*** INFORMATION SUPPLIED ***

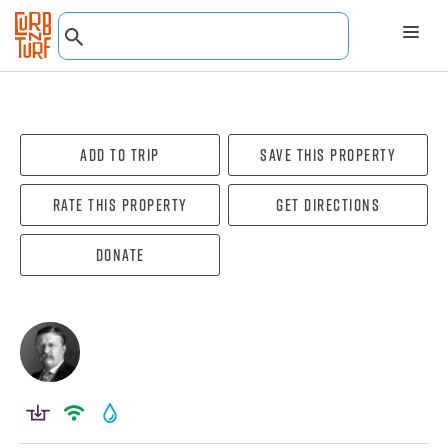
Add To Trip
Save this property
Rate this property
Get directions
Donate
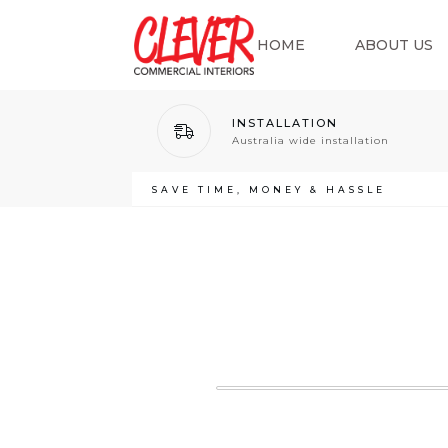
HOME
ABOUT US
INSTALLATION
Australia wide installation
SAVE TIME, MONEY & HASSLE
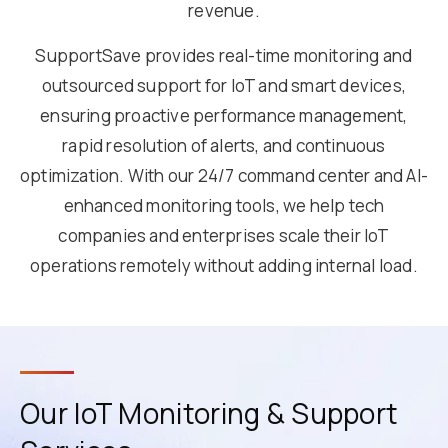
revenue.
SupportSave provides real-time monitoring and
outsourced support for IoT and smart devices,
ensuring proactive performance management,
rapid resolution of alerts, and continuous
optimization. With our 24/7 command center and AI-
enhanced monitoring tools, we help tech
companies and enterprises scale their IoT
operations remotely without adding internal load.
Our IoT Monitoring & Support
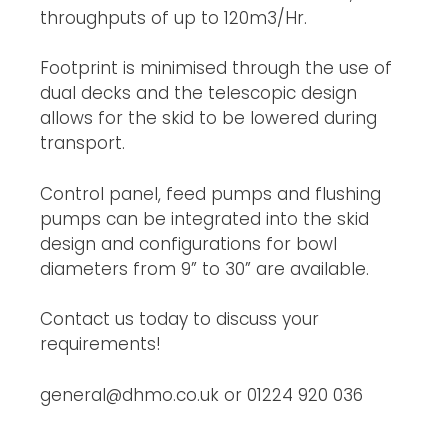
throughputs of up to 120m3/Hr.
Footprint is minimised through the use of 
dual decks and the telescopic design 
allows for the skid to be lowered during 
transport.
Control panel, feed pumps and flushing 
pumps can be integrated into the skid 
design and configurations for bowl 
diameters from 9” to 30” are available.
Contact us today to discuss your 
requirements!
general@dhmo.co.uk or 01224 920 036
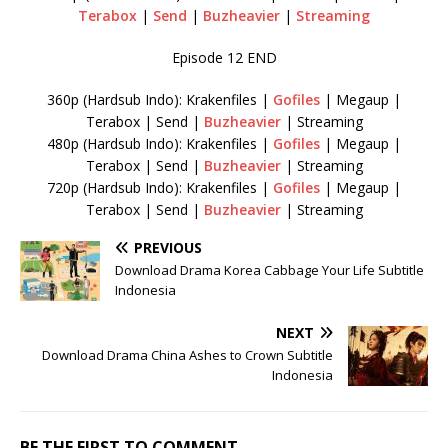
Terabox
|
Send
|
Buzheavier
|
Streaming
Episode 12 END
360p (Hardsub Indo): Krakenfiles |
Gofiles
| Megaup |
Terabox | Send |
Buzheavier
| Streaming
480p (Hardsub Indo): Krakenfiles |
Gofiles
| Megaup |
Terabox | Send |
Buzheavier
| Streaming
720p (Hardsub Indo): Krakenfiles |
Gofiles
| Megaup |
Terabox | Send |
Buzheavier
| Streaming
PREVIOUS
Download Drama Korea Cabbage Your Life Subtitle
Indonesia
NEXT
Download Drama China Ashes to Crown Subtitle
Indonesia
BE THE FIRST TO COMMENT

***

#### [WHAT TO DO]
Please copy the data shown above word for word, omitting the pictures.

#### [ANSWER AREA]
Add To Trip
Save this property
Rate this property
Get directions
Donate
HOME
ABOUT US
INSTALLATION
Australia wide installation
SAVE TIME, MONEY & HASSLE
revenue.
SupportSave provides real-time monitoring and
outsourced support for IoT and smart devices,
ensuring proactive performance management,
rapid resolution of alerts, and continuous
optimization. With our 24/7 command center and AI-
enhanced monitoring tools, we help tech
companies and enterprises scale their IoT
operations remotely without adding internal load.
Our IoT Monitoring & Support
throughputs of up to 120m3/Hr.
Footprint is minimised through the use of 
dual decks and the telescopic design 
allows for the skid to be lowered during 
transport.
Control panel, feed pumps and flushing 
pumps can be integrated into the skid 
design and configurations for bowl 
diameters from 9” to 30” are available.
Contact us today to discuss your 
requirements!
general@dhmo.co.uk or 01224 920 036
Terabox
|
Send
|
Buzheavier
|
Streaming
Episode 12 END
360p (Hardsub Indo): Krakenfiles |
Gofiles
| Megaup |
Terabox | Send |
Buzheavier
| Streaming
480p (Hardsub Indo): Krakenfiles |
Gofiles
| Megaup |
Terabox | Send |
Buzheavier
| Streaming
720p (Hardsub Indo): Krakenfiles |
Gofiles
| Megaup |
Terabox | Send |
Buzheavier
| Streaming
PREVIOUS
Download Drama Korea Cabbage Your Life Subtitle
Indonesia
NEXT
Download Drama China Ashes to Crown Subtitle
Indonesia
BE THE FIRST TO COMMENT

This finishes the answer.